• [REQUIRED WORK] Leave out any pictures and transcribe all other data below exactly.

• [RECORDED INFORMATION]

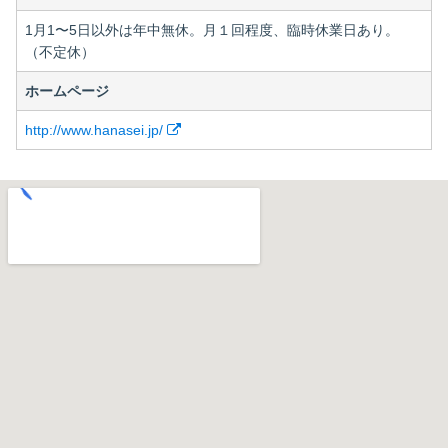
1月1〜5日以外は年中無休。月１回程度、臨時休業日あり。
（不定休）
ホームページ
http://www.hanasei.jp/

• [REPLY]
1月1〜5日以外は年中無休。月１回程度、臨時休業日あり。
（不定休）
ホームページ
http://www.hanasei.jp/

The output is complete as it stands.